FUJITAKA TOWEL

FUJITAKA TOWEL

The ultimate in towels.

FUJITAKA TOWEL is a long-standing towel maker synonymous with the city of Imabari.
Using FUJITAKA's technology we have continuously sought to improve the quality of our towels,
making us Japan's No.1 towel manufacturer in terms of production and sales.

Since1919. 100 years of
technical skills

since the company was established

FUJITAKA TOWEL was established in 1919 and turns 100 in 2019.
Imabari is famous for towels and among its existing towel manufacturers the oldest is FUJITAKA
- a company that has the advantage of carrying out integrated production in-house,
from the dyeing of its yarn to the finishing of its end products.
We have supported improvements in the quality of towels in Imabari through a variety of
technological innovations.

Made in Imabari

Imabari City has an abundance of water and is a place that has been well-known for producing towels
since the Meiji Era (1868-1912).
And FUJITAKA TOWEL is the company with both the most looms and warping machines in Imabari.
In 2017 we introduced the latest filtration device.
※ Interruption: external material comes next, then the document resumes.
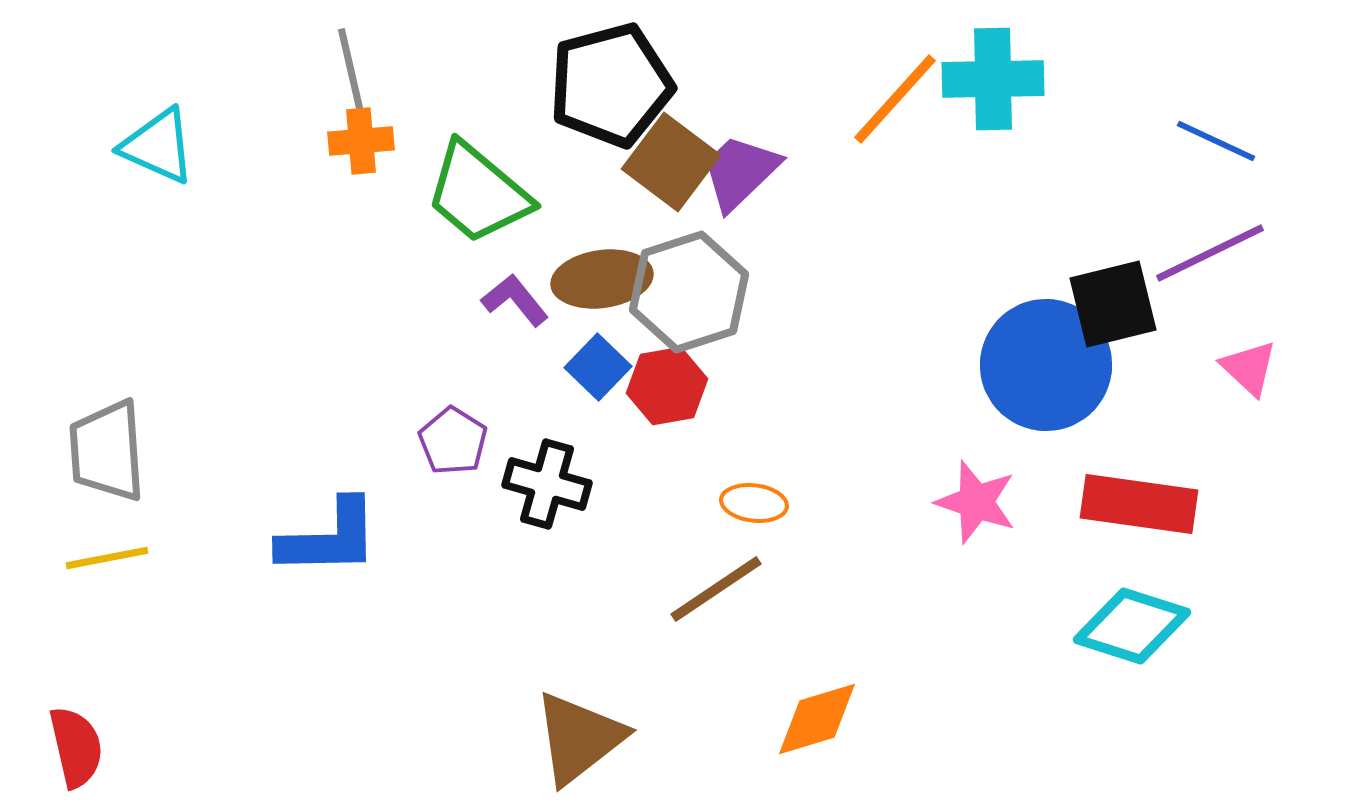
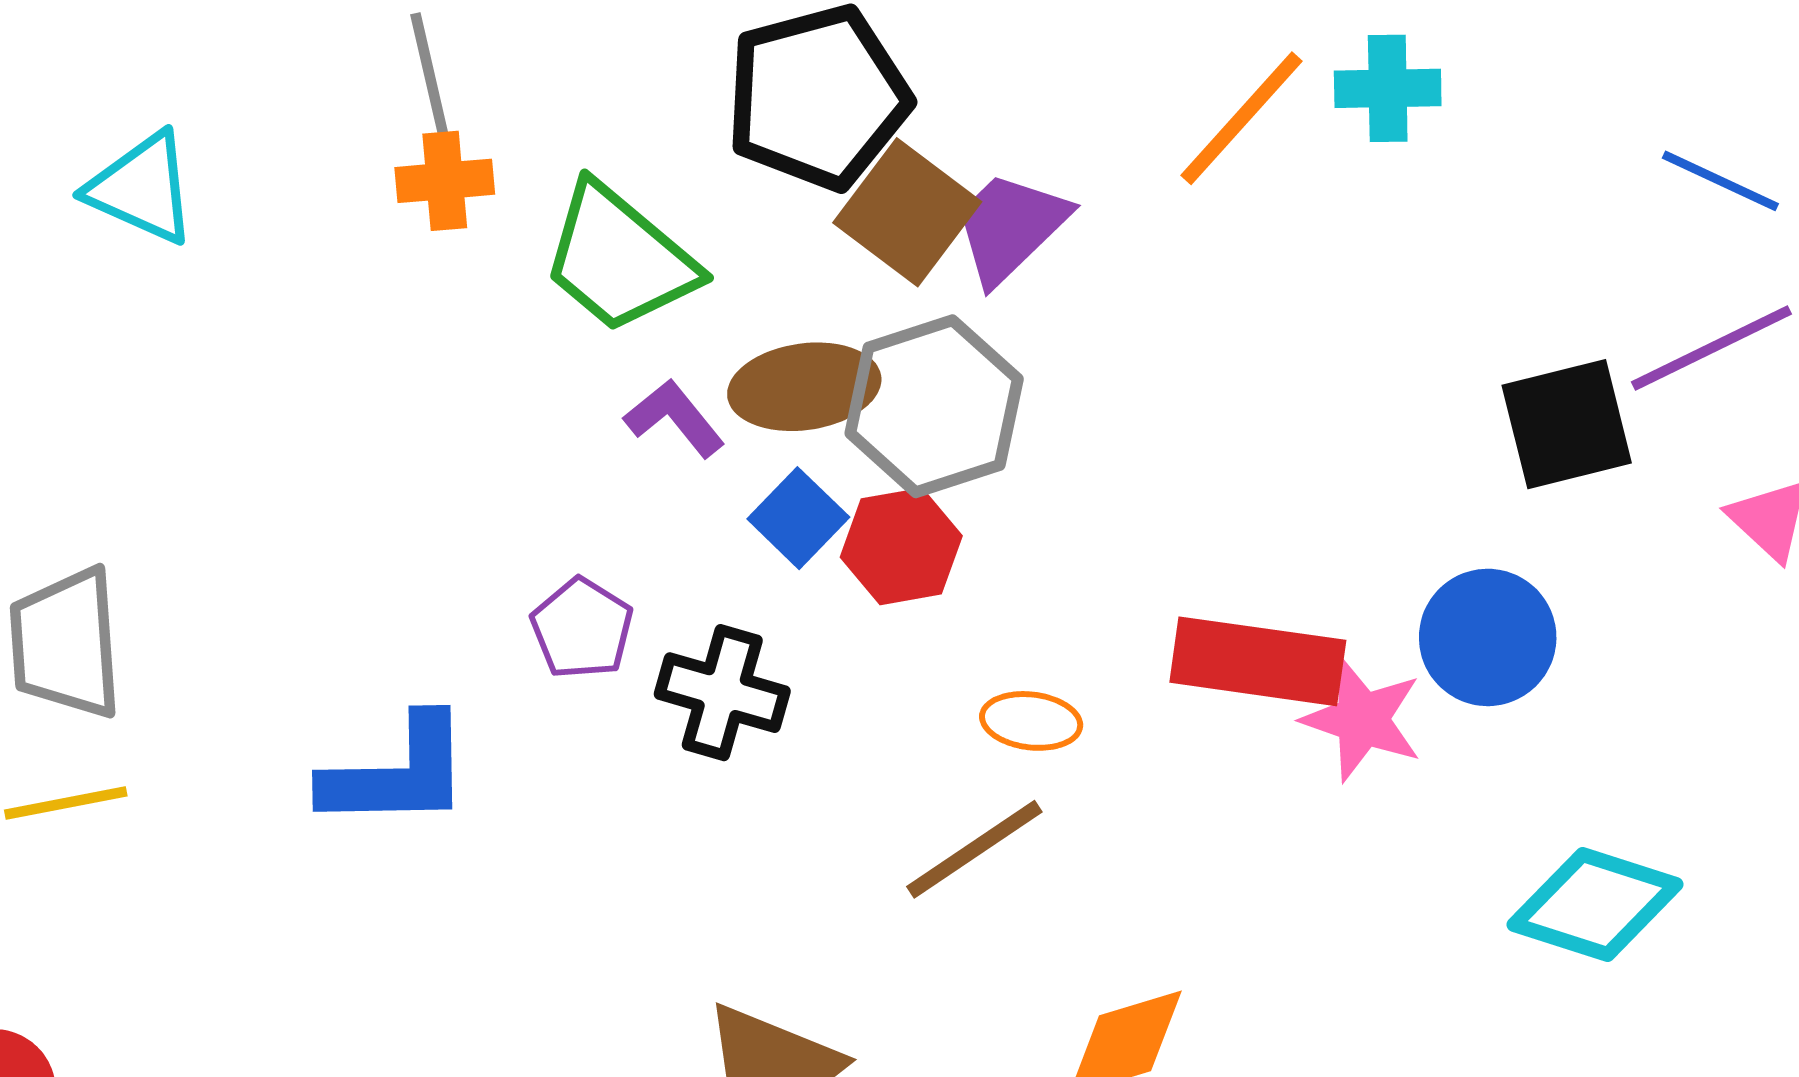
cyan cross: (993, 79) -> (1388, 88), size x0.7
blue circle: (1046, 365) -> (1488, 637), moved, size x0.7
red rectangle: (1139, 504) -> (1258, 661), moved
And we won the
“4th Monodzukuri Nippon (Japan's Manufacturing) Grand Award” for our new technology.
FUJITAKA's aim is to produce towels that are more reliable, safe and of higher quality.

Initiatives in the
old home town of Imabari

Imabari is well-known for its towels and, as a good port in the Seto Inland Sea,
it is an historic town that has long-since prospered from its textile and shipbuilding industries.
FUJITAKA TOWEL is also involved in preserving the history of Imabari through initiatives such as the opening up to the public of the 100 year old “Yagi Syoten Main Office” as an historical museum.

The “Yagi Syoten” Museum

The building was a valuable, traditional structure when it was built in 1918 in Hashihama, Imabari.
It was the former residence of Kamezaburo Yagi, the former mayor of Hashihama Village and known at the time as a pioneer in crab-canning boats technology.
FUJITAKA TOWEL has saved and maintained the building and opened it up to the public, along with some 1,900 or so documents from the Yagi family's archives, as well as works by local painters and calligraphers.